Anyway… I’m starting a litttle in-car project and will be initially using an AVR together with GPS and an accelerometer… I have figured out so far that for any truely accurate readings I’m going to need to combine the data from the accelerometer & the GPS unit to make sure that both keep each other in check… now the fundamental question is… how!? I will be needing a 3-axis accelerometer (to supply my G value as I won’t be traveling over a perfectly flat road all the time) and I know I can calculate acceleration, velocity & distance from the accelerometer and I know how…

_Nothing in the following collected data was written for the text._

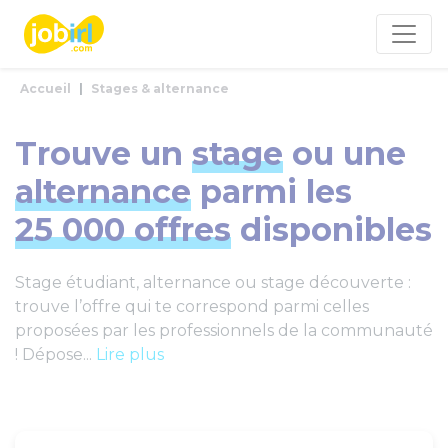
Panneau de gestion des cookies
Accueil
Stages & alternance
Trouve un
stage
ou une
alternance
parmi les
25 000 offres
disponibles
Stage étudiant, alternance ou stage découverte :
trouve l’offre qui te correspond parmi celles
proposées par les professionnels de la communauté
! Dépose...
Lire plus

What I can’t get my head around at the moment is a method to stop the accerlerometer drift by utilising GPS data (which would be speed etc). I have a feeling I’m missing something fundamental and that I’m just being stupid… can anybody give me any pointers?
You’re not missing anything fundamental - sensor fusion is a very complicated and difficult to understand field. Search the forums for a ‘kalman filter’ and you’ll see one solution to combining multiple sources of the same data. However, the kalman filter is a very advanced mathematical technique and not for the light-hearted.
An easy way to do what you are thinking of might be as follows: between every GPS position update, integrate the acceleration reading twice to get your change in position (starting at 0). Then, when your next GPS position arrives, compare the two and find the average (or perhaps a weighted average, depending on whether you trust your accelerometer or GPS more). Repeat for every GPS reading. This way, your accelerometer error is never carried forward for more than one GPS update (typically once a second), yet you are able to use the accelerometer readings between GPS updates to get smoother position data.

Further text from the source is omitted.